[Task details]: From the first line of the listing below through the line with "preceptor, who founded", transcribe exactly and skip the pictures.

<<<<

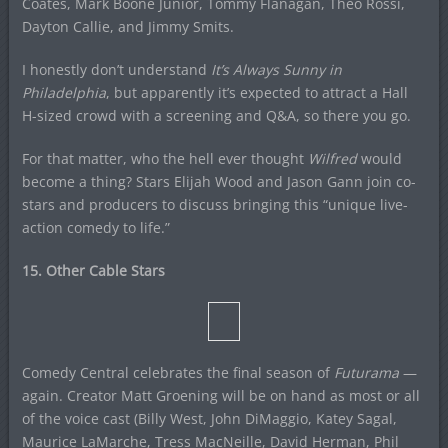
Coates, Mark Boone Junior, Tommy Flanagan, Theo Rossi,
Dayton Callie, and Jimmy Smits.
I honestly don’t understand
It’s Always Sunny in
Philadelphia
, but apparently it’s expected to attract a Hall
H-sized crowd with a screening and Q&A, so there you go.
For that matter, who the hell ever thought
Wilfred
would
become a thing? Stars Elijah Wood and Jason Gann join co-
stars and producers to discuss bringing this “unique live-
action comedy to life.”
15. Other Cable Stars
Comedy Central celebrates the final season of
Futurama
—
again. Creator Matt Groening will be on hand as most or all
of the voice cast (Billy West, John DiMaggio, Katey Sagal,
Maurice LaMarche, Tress MacNeille, David Herman, Phil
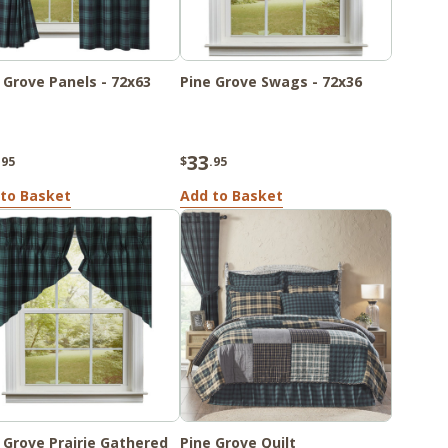
 Grove Panels - 72x63
Pine Grove Swags - 72x36
33
.95
$
.95
to Basket
Add to Basket
 Grove Prairie Gathered
Pine Grove Quilt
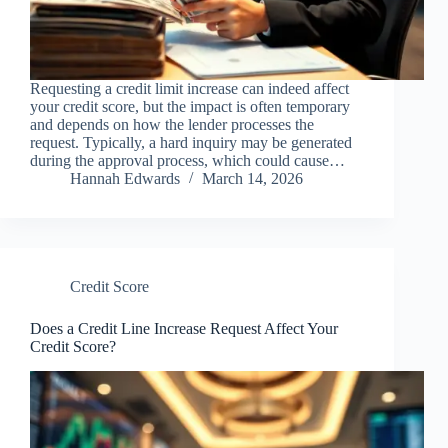
Requesting a credit limit increase can indeed affect
your credit score, but the impact is often temporary
and depends on how the lender processes the
request. Typically, a hard inquiry may be generated
during the approval process, which could cause…
Hannah Edwards
March 14, 2026
Credit Score
Does a Credit Line Increase Request Affect Your
Credit Score?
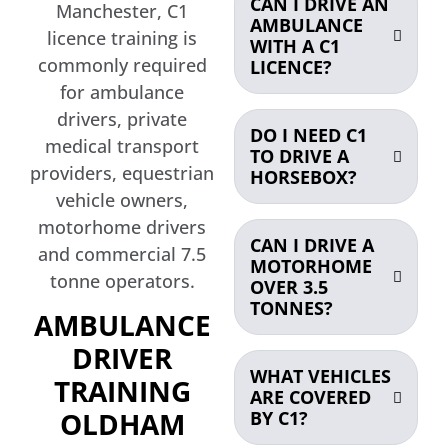
CAN I DRIVE AN
Manchester, C1
AMBULANCE
licence training is
WITH A C1
commonly required
LICENCE?
for ambulance
drivers, private
DO I NEED C1
medical transport
TO DRIVE A
providers, equestrian
HORSEBOX?
vehicle owners,
motorhome drivers
CAN I DRIVE A
and commercial 7.5
MOTORHOME
tonne operators.
OVER 3.5
TONNES?
AMBULANCE
DRIVER
WHAT VEHICLES
TRAINING
ARE COVERED
OLDHAM
BY C1?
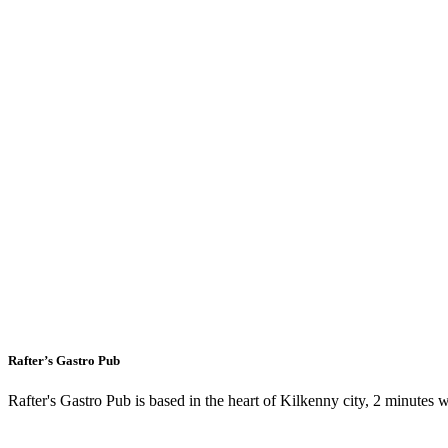
Rafter’s Gastro Pub
Rafter's Gastro Pub is based in the heart of Kilkenny city, 2 minutes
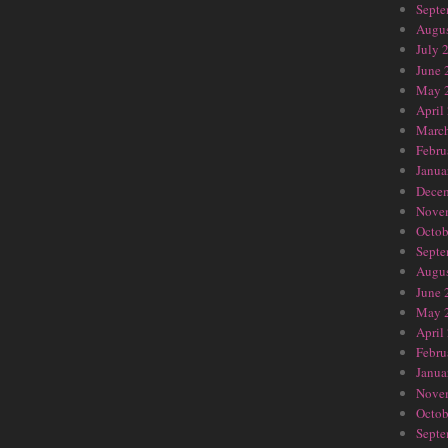
Septe
Augus
July 
June 
May 
April
Marc
Febru
Janua
Dece
Nove
Octob
Septe
Augus
June 
May 
April
Febru
Janua
Nove
Octob
Septe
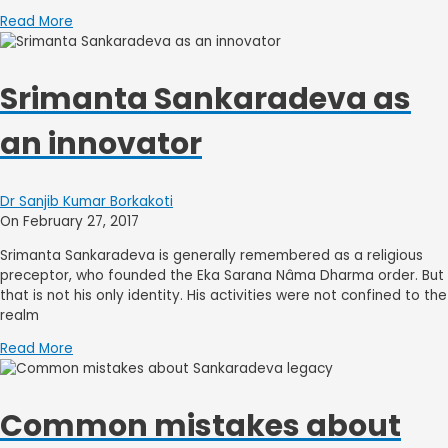
Read More
Srimanta Sankaradeva as
an innovator
Dr Sanjib Kumar Borkakoti
On February 27, 2017
Srimanta Sankaradeva is generally remembered as a religious
preceptor, who founded the Eka Sarana Nâma Dharma order. But
that is not his only identity. His activities were not confined to the
realm
Read More
Common mistakes about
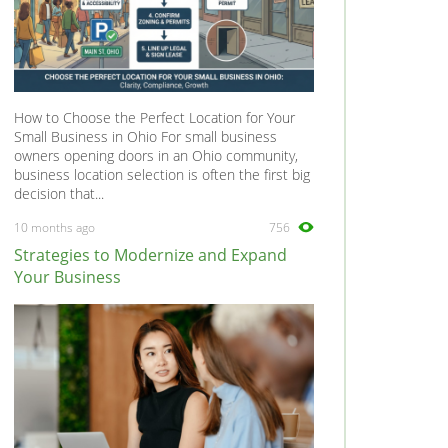
How to Choose the Perfect Location for Your
Small Business in Ohio For small business
owners opening doors in an Ohio community,
business location selection is often the first big
decision that...
10 months ago
756
Strategies to Modernize and Expand
Your Business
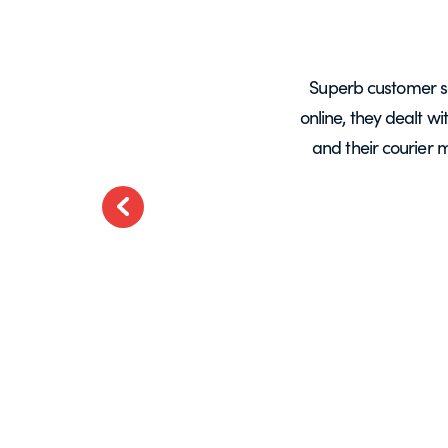
years, mainly for glass screens and
Superb customer s
liable, deliveries always on time and
online, they dealt w
.
and their courier 
ted
Previous
t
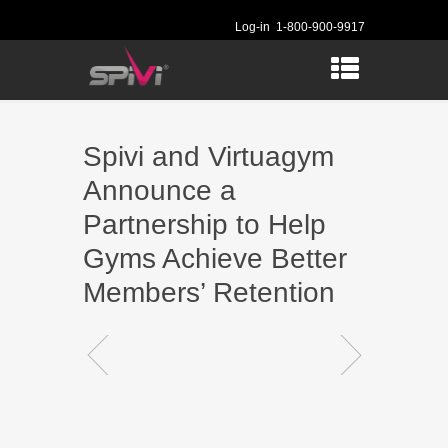
Log-in
1-800-900-9917
Spivi and Virtuagym
Announce a
Partnership to Help
Gyms Achieve Better
Members’ Retention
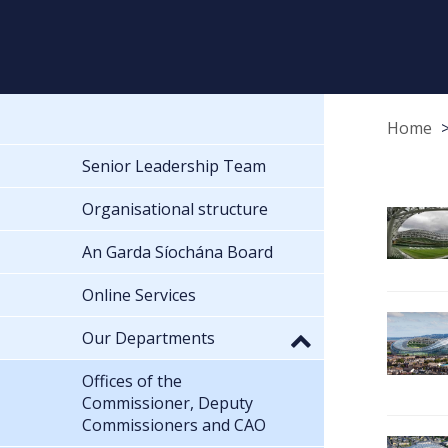
Home
Senior Leadership Team
Organisational structure
An Garda Síochána Board
Online Services
Our Departments
Offices of the
Commissioner, Deputy
Commissioners and CAO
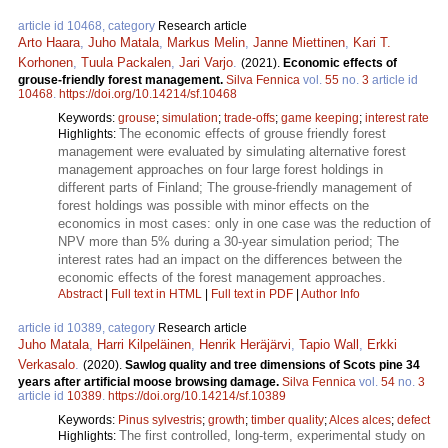
article id 10468, category
Research article
Arto Haara
,
Juho Matala
,
Markus Melin
,
Janne Miettinen
,
Kari T.
Korhonen
,
Tuula Packalen
,
Jari Varjo
.
(2021).
Economic effects of
grouse-friendly forest management.
Silva Fennica
vol.
55
no.
3
article id
10468
.
https://doi.org/10.14214/sf.10468
Keywords:
grouse
;
simulation
;
trade-offs
;
game keeping
;
interest rate
The economic effects of grouse friendly forest
Highlights:
management were evaluated by simulating alternative forest
management approaches on four large forest holdings in
different parts of Finland; The grouse-friendly management of
forest holdings was possible with minor effects on the
economics in most cases: only in one case was the reduction of
NPV more than 5% during a 30-year simulation period; The
interest rates had an impact on the differences between the
economic effects of the forest management approaches.
Abstract
|
Full text in HTML
|
Full text in PDF
|
Author Info
article id 10389, category
Research article
Juho Matala
,
Harri Kilpeläinen
,
Henrik Heräjärvi
,
Tapio Wall
,
Erkki
Verkasalo
.
(2020).
Sawlog quality and tree dimensions of Scots pine 34
years after artificial moose browsing damage.
Silva Fennica
vol.
54
no.
3
article id
10389
.
https://doi.org/10.14214/sf.10389
Keywords:
Pinus sylvestris
;
growth
;
timber quality
;
Alces alces
;
defect
The first controlled, long-term, experimental study on
Highlights:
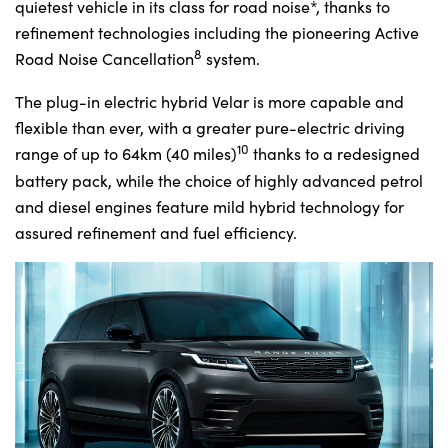
quietest vehicle in its class for road noise*, thanks to
refinement technologies including the pioneering Active
8
Road Noise Cancellation
system.
The plug-in electric hybrid Velar is more capable and
flexible than ever, with a greater pure-electric driving
10
range of up to 64km (40 miles)
thanks to a redesigned
battery pack, while the choice of highly advanced petrol
and diesel engines feature mild hybrid technology for
assured refinement and fuel efficiency.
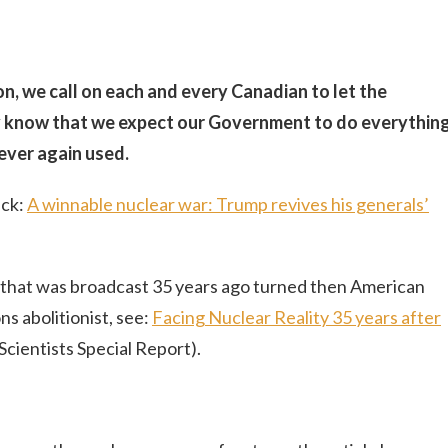
on, we call on each and every Canadian to let the
y know that we expect our Government to do everythin
ever again used.
ick:
A winnable nuclear war: Trump revives his generals’
e that was broadcast 35 years ago turned then American
s abolitionist, see:
Facing Nuclear Reality 35 years after
Scientists Special Report).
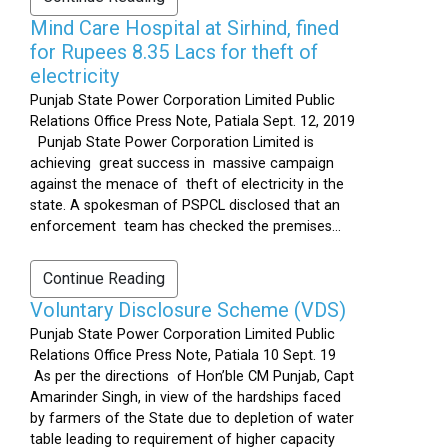
Mind Care Hospital at Sirhind, fined
for Rupees 8.35 Lacs for theft of
electricity
Punjab State Power Corporation Limited Public
Relations Office Press Note, Patiala Sept. 12, 2019
Punjab State Power Corporation Limited is
achieving great success in massive campaign
against the menace of theft of electricity in the
state. A spokesman of PSPCL disclosed that an
enforcement team has checked the premises...
Continue Reading
Voluntary Disclosure Scheme (VDS)
Punjab State Power Corporation Limited Public
Relations Office Press Note, Patiala 10 Sept. 19
As per the directions of Hon’ble CM Punjab, Capt
Amarinder Singh, in view of the hardships faced
by farmers of the State due to depletion of water
table leading to requirement of higher capacity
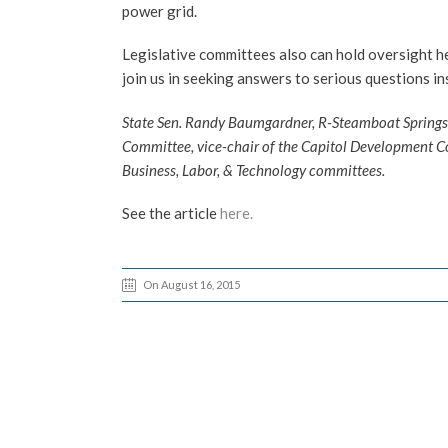
power grid.
Legislative committees also can hold oversight h
join us in seeking answers to serious questions i
State Sen. Randy Baumgardner, R-Steamboat Springs, r
Committee, vice-chair of the Capitol Development C
Business, Labor, & Technology committees.
See the article
here.
On August 16, 2015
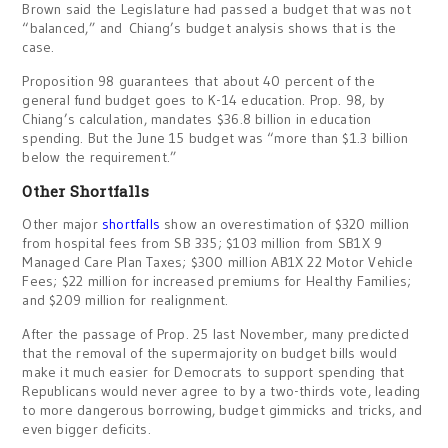
Brown said the Legislature had passed a budget that was not
“balanced,” and Chiang’s budget analysis shows that is the
case.
Proposition 98 guarantees that about 40 percent of the
general fund budget goes to K-14 education. Prop. 98, by
Chiang’s calculation, mandates $36.8 billion in education
spending. But the June 15 budget was “more than $1.3 billion
below the requirement.”
Other Shortfalls
Other major
shortfalls
show an overestimation of $320 million
from hospital fees from SB 335; $103 million from SB1X 9
Managed Care Plan Taxes; $300 million AB1X 22 Motor Vehicle
Fees; $22 million for increased premiums for Healthy Families;
and $209 million for realignment.
After the passage of Prop. 25 last November, many predicted
that the removal of the supermajority on budget bills would
make it much easier for Democrats to support spending that
Republicans would never agree to by a two-thirds vote, leading
to more dangerous borrowing, budget gimmicks and tricks, and
even bigger deficits.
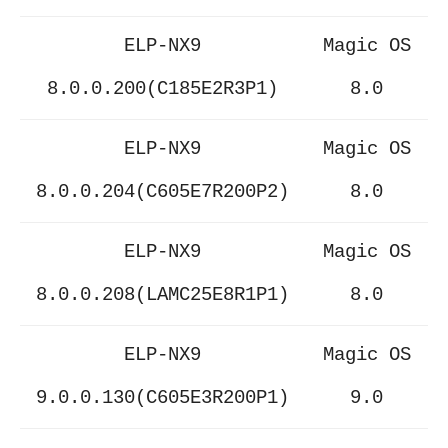
ELP-NX9
Magic OS
8.0.0.200(C185E2R3P1)
8.0
ELP-NX9
Magic OS
8.0.0.204(C605E7R200P2)
8.0
ELP-NX9
Magic OS
8.0.0.208(LAMC25E8R1P1)
8.0
ELP-NX9
Magic OS
9.0.0.130(C605E3R200P1)
9.0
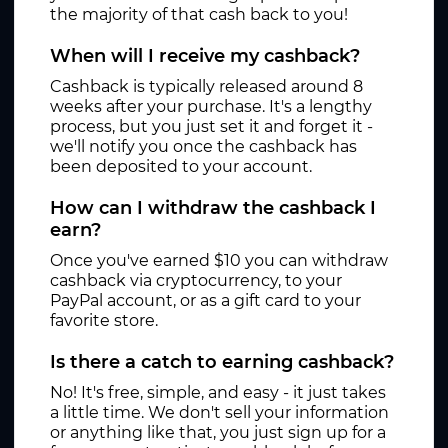
the majority of that cash back to you!
When will I receive my cashback?
Cashback is typically released around 8
weeks after your purchase. It's a lengthy
process, but you just set it and forget it -
we'll notify you once the cashback has
been deposited to your account.
How can I withdraw the cashback I
earn?
Once you've earned $10 you can withdraw
cashback via cryptocurrency, to your
PayPal account, or as a gift card to your
favorite store.
Is there a catch to earning cashback?
No! It's free, simple, and easy - it just takes
a little time. We don't sell your information
or anything like that, you just sign up for a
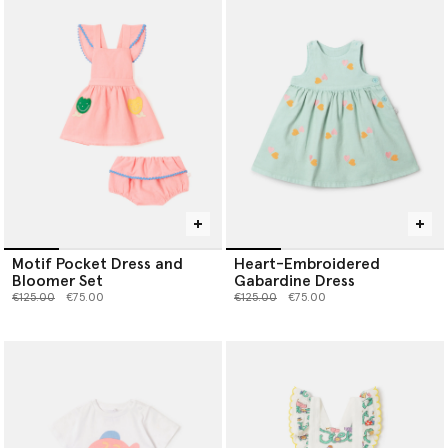
Motif Pocket Dress and
Heart-Embroidered
Bloomer Set
Gabardine Dress
Price reduced from
to
Price reduced from
to
€125.00
€75.00
€125.00
€75.00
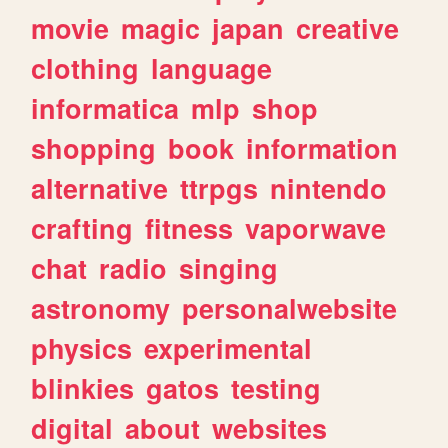
movie
magic
japan
creative
clothing
language
informatica
mlp
shop
shopping
book
information
alternative
ttrpgs
nintendo
crafting
fitness
vaporwave
chat
radio
singing
astronomy
personalwebsite
physics
experimental
blinkies
gatos
testing
digital
about
websites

>>>>

[Response to this task]:
Coates, Mark Boone Junior, Tommy Flanagan, Theo Rossi,
Dayton Callie, and Jimmy Smits.
I honestly don’t understand
It’s Always Sunny in
Philadelphia
, but apparently it’s expected to attract a Hall
H-sized crowd with a screening and Q&A, so there you go.
For that matter, who the hell ever thought
Wilfred
would
become a thing? Stars Elijah Wood and Jason Gann join co-
stars and producers to discuss bringing this “unique live-
action comedy to life.”
15. Other Cable Stars
Comedy Central celebrates the final season of
Futurama
—
again. Creator Matt Groening will be on hand as most or all
of the voice cast (Billy West, John DiMaggio, Katey Sagal,
Maurice LaMarche, Tress MacNeille, David Herman, Phil
 Grove Panels - 72x63
Pine Grove Swags - 72x36
33
.95
$
.95
to Basket
Add to Basket
 Grove Prairie Gathered
Pine Grove Quilt
Requesting a credit limit increase can indeed affect
your credit score, but the impact is often temporary
and depends on how the lender processes the
request. Typically, a hard inquiry may be generated
during the approval process, which could cause…
Hannah Edwards
March 14, 2026
Credit Score
Does a Credit Line Increase Request Affect Your
Credit Score?
CAN I DRIVE AN
Manchester, C1
AMBULANCE
licence training is
WITH A C1
commonly required
LICENCE?
for ambulance
drivers, private
DO I NEED C1
medical transport
TO DRIVE A
providers, equestrian
HORSEBOX?
vehicle owners,
motorhome drivers
CAN I DRIVE A
and commercial 7.5
MOTORHOME
tonne operators.
OVER 3.5
TONNES?
AMBULANCE
DRIVER
WHAT VEHICLES
TRAINING
ARE COVERED
OLDHAM
BY C1?
Rafter’s Gastro Pub
Rafter's Gastro Pub is based in the heart of Kilkenny city, 2 minutes
Septe
Augus
July 
June 
May 
April
Marc
Febru
Janua
Dece
Nove
Octob
Septe
Augus
June 
May 
April
Febru
Janua
Nove
Octob
Septe
Read More
Srimanta Sankaradeva as
an innovator
Dr Sanjib Kumar Borkakoti
On February 27, 2017
Srimanta Sankaradeva is generally remembered as a religious
preceptor, who founded the Eka Sarana Nâma Dharma order. But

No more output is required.